DATA FOR THIS EXERCISE:
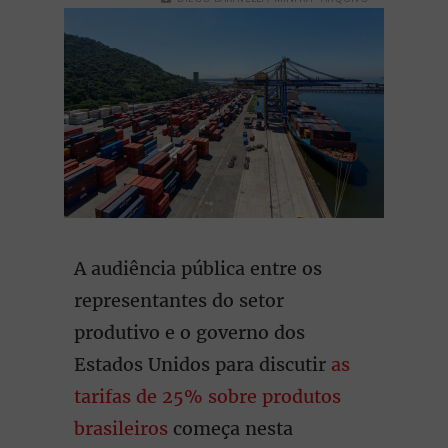
A audiência pública entre os
representantes do setor
produtivo e o governo dos
Estados Unidos para discutir
as
tarifas de 25% sobre produtos
brasileiros
começa nesta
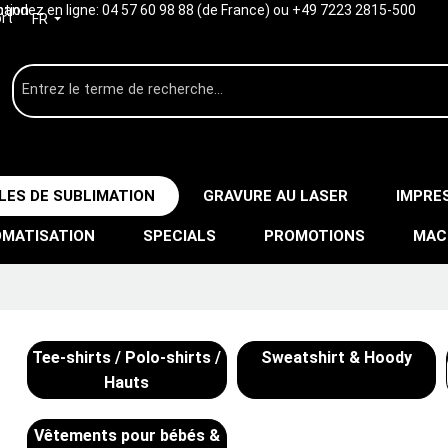
ption
ndez en ligne:
04 57 60 98 88 (de France) ou +49 7223 2815-500
rt
FR
LES DE SUBLIMATION
GRAVURE AU LASER
IMPRE
MATISATION
SPECIALS
PROMOTIONS
MAC
Tee-shirts / Polo-shirts /
Sweatshirt & Hoody
Hauts
Vêtements pour bébés &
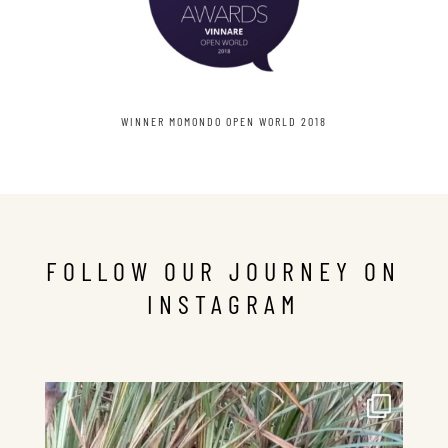
WINNER MOMONDO OPEN WORLD 2018
FOLLOW OUR JOURNEY ON
INSTAGRAM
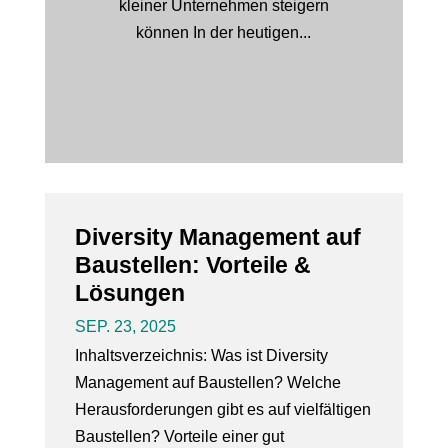
kleiner Unternehmen steigern
können In der heutigen...
Diversity Management auf
Baustellen: Vorteile &
Lösungen
SEP. 23, 2025
Inhaltsverzeichnis: Was ist Diversity
Management auf Baustellen? Welche
Herausforderungen gibt es auf vielfältigen
Baustellen? Vorteile einer gut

PROMPT:
Read each line of the material, and wherever the word "Management" turns up, copy that line.

FINAL ANSWER:
Diversity Management auf
Management auf Baustellen? Welche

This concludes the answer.